• _Work instruction_
Lines from the line with "#PlanetaVenus" to the line with "Entradas recientes" in the entries below, and only those, must be output exactly, with both ends included.

########

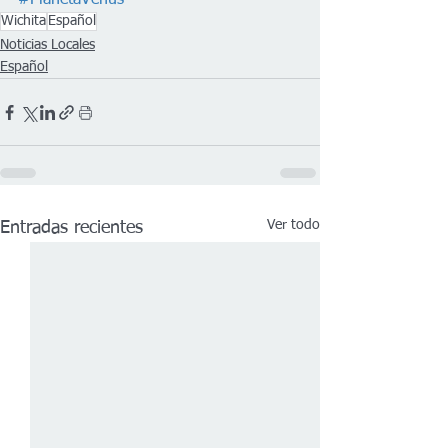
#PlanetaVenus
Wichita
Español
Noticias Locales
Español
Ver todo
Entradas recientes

########

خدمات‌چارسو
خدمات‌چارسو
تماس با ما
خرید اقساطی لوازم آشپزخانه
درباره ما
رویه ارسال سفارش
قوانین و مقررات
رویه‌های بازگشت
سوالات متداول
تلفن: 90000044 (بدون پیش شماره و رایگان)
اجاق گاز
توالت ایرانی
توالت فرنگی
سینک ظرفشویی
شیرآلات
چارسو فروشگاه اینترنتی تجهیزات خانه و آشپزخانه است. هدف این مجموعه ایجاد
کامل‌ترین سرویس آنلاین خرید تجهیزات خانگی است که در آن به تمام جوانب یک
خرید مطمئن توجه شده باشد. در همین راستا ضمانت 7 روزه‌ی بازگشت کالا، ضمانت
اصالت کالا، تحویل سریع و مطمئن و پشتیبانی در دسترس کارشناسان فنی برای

########

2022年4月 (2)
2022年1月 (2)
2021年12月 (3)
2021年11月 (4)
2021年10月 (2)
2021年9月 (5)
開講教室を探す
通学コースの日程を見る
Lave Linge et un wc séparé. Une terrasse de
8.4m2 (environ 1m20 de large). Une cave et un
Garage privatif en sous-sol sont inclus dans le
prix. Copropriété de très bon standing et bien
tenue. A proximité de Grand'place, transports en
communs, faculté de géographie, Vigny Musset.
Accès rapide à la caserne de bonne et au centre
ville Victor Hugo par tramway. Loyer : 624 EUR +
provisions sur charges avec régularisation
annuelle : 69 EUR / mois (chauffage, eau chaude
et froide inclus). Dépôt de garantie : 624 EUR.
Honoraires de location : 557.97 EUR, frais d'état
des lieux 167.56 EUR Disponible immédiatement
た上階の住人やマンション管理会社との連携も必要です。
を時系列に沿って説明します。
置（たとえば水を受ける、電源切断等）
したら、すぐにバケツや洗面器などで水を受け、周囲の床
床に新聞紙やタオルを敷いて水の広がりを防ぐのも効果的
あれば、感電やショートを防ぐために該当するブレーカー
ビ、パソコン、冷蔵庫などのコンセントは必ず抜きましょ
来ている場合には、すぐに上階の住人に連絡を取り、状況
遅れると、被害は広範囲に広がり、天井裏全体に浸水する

########

• _Written solution_
#PlanetaVenus
Wichita
Español
Noticias Locales
Español
Ver todo
Entradas recientes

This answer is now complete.